> _Problem statement_:
Give back a single number: the count of lines in the data that contain the string "Sampdoria".
**** Information ****
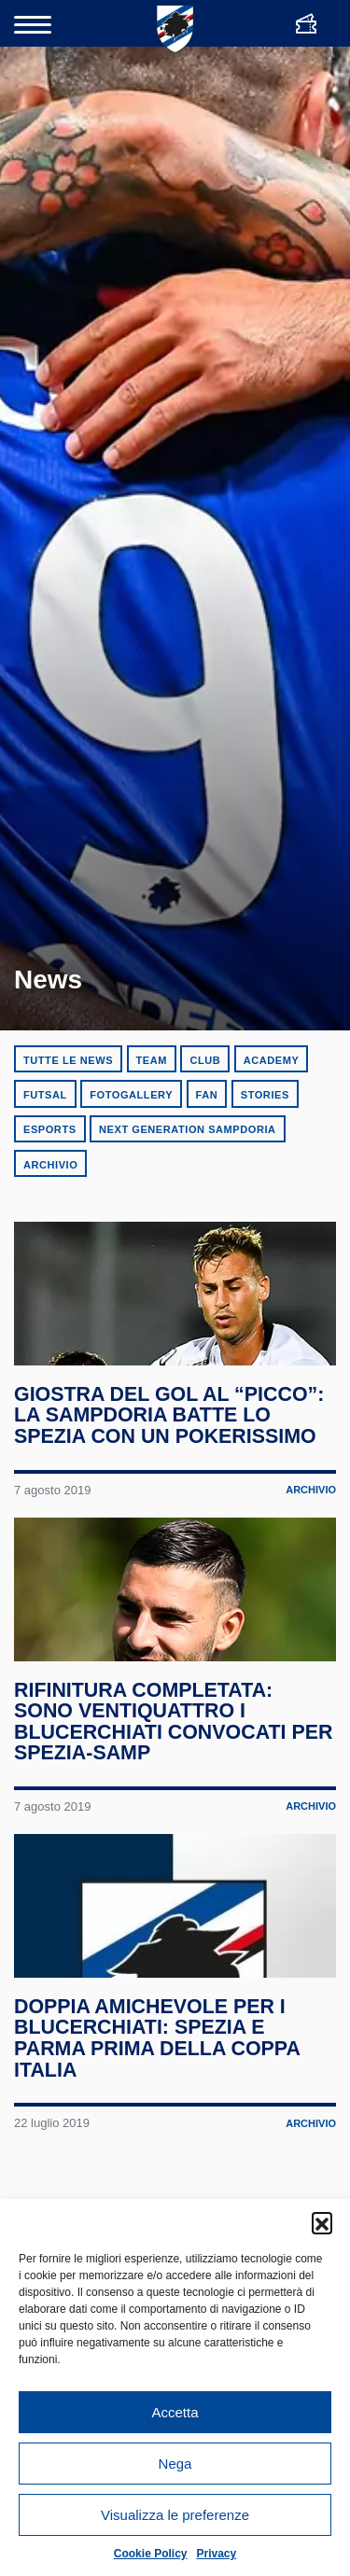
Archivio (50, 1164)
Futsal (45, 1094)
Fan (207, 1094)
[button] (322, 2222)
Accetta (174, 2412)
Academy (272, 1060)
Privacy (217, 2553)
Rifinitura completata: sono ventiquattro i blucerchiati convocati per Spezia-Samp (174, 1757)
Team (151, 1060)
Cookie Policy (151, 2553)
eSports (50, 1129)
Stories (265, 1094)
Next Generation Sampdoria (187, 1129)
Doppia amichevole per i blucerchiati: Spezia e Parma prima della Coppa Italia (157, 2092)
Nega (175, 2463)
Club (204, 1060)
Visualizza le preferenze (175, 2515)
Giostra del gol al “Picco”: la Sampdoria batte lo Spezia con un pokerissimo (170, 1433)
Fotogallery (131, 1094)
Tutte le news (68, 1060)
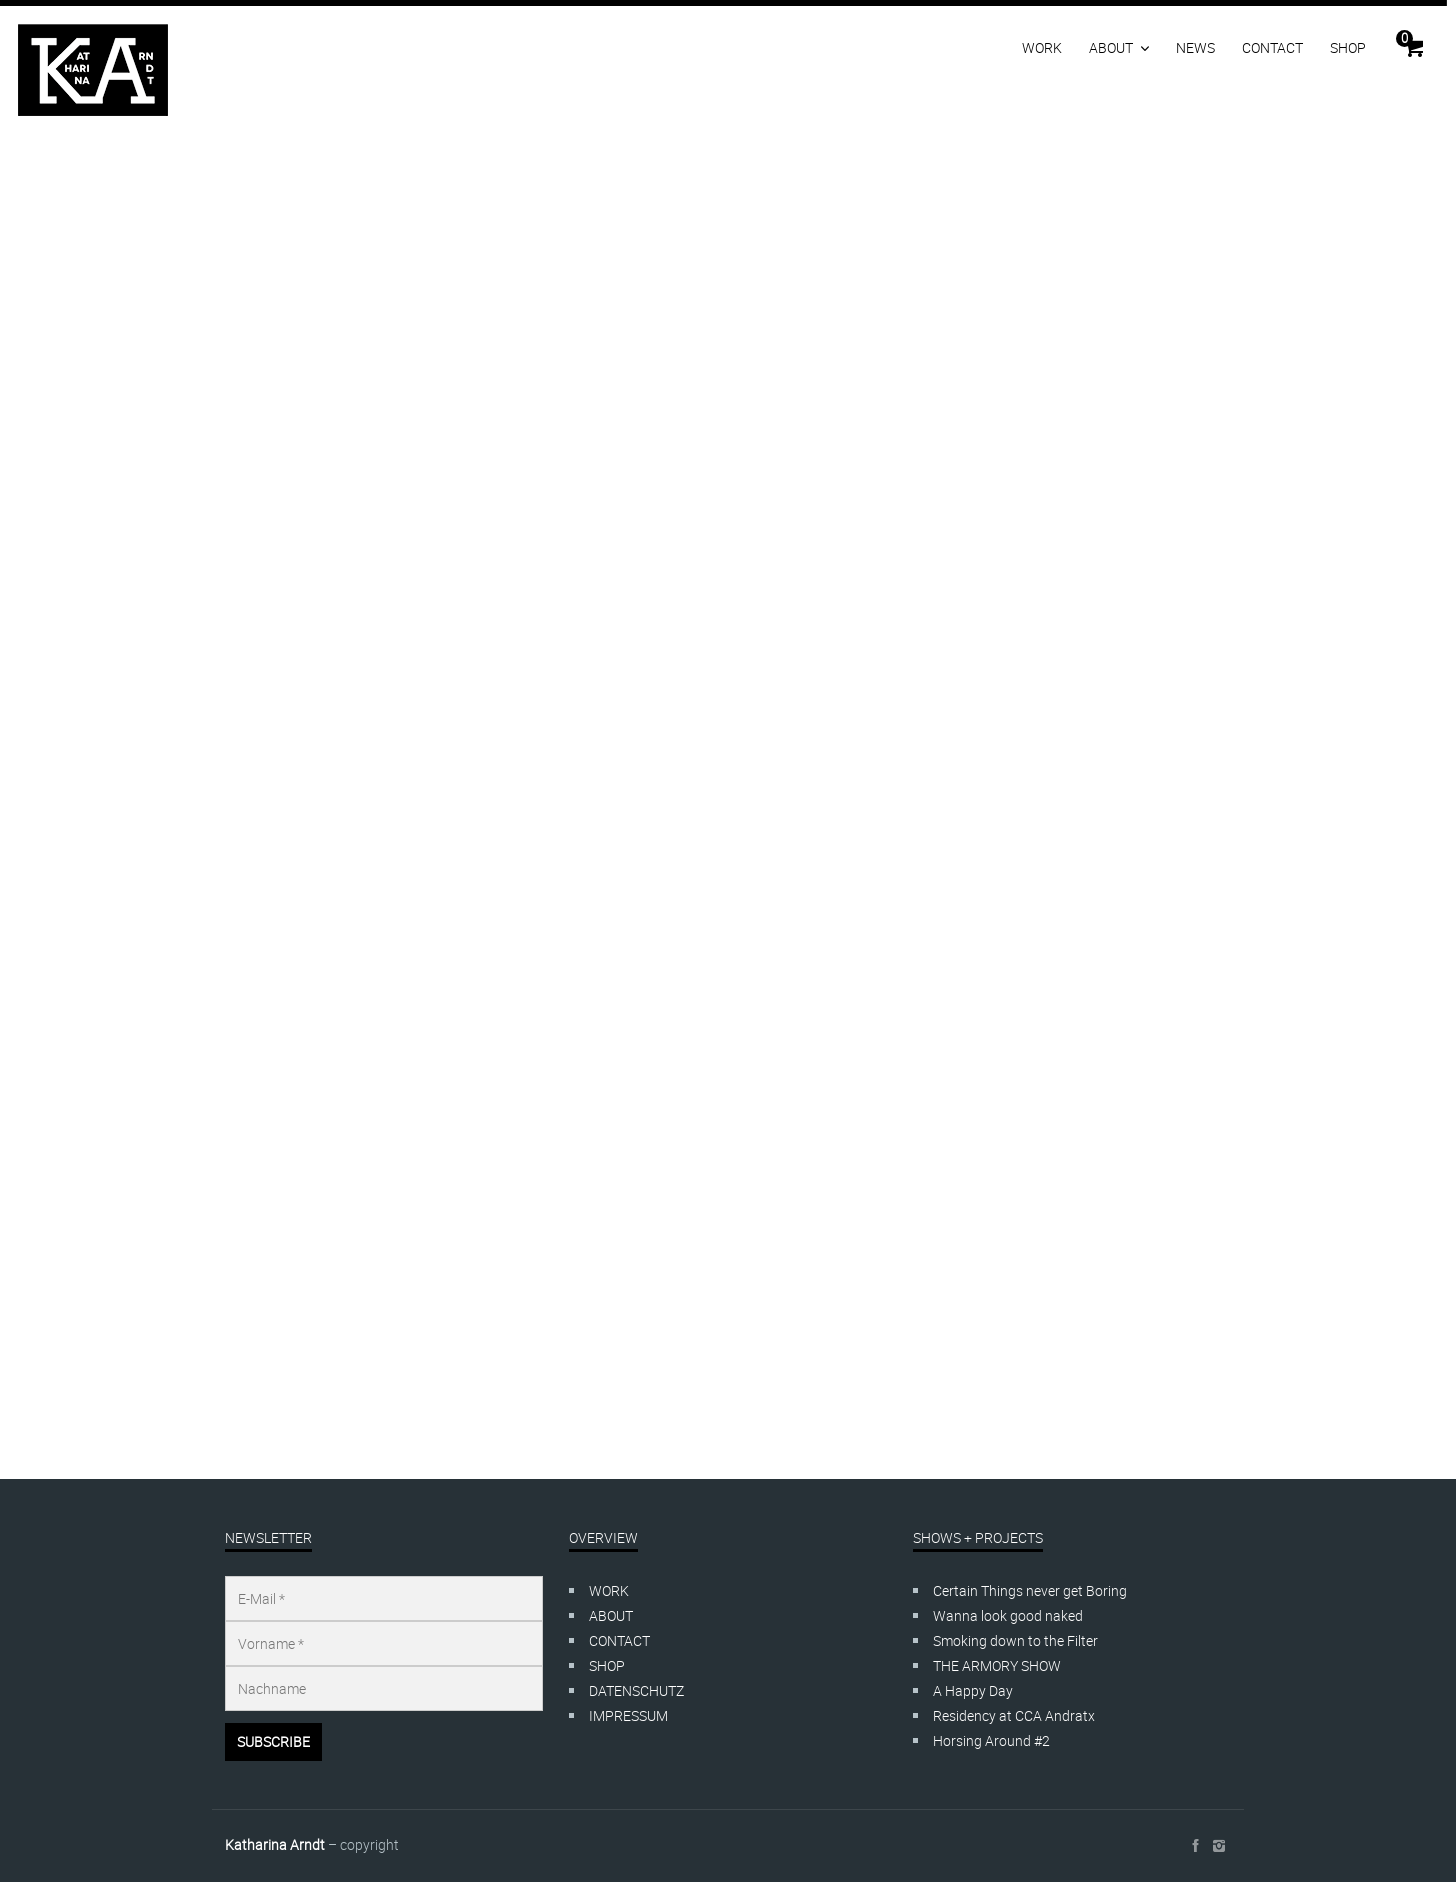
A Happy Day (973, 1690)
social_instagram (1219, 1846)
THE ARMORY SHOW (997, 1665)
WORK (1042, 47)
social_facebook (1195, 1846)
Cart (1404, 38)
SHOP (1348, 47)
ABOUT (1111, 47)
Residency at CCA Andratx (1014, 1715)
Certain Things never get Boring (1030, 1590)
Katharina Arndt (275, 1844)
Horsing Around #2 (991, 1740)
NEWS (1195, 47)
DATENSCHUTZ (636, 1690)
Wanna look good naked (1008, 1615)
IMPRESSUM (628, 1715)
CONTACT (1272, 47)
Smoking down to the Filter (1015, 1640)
****
> _Finished exercise_:
2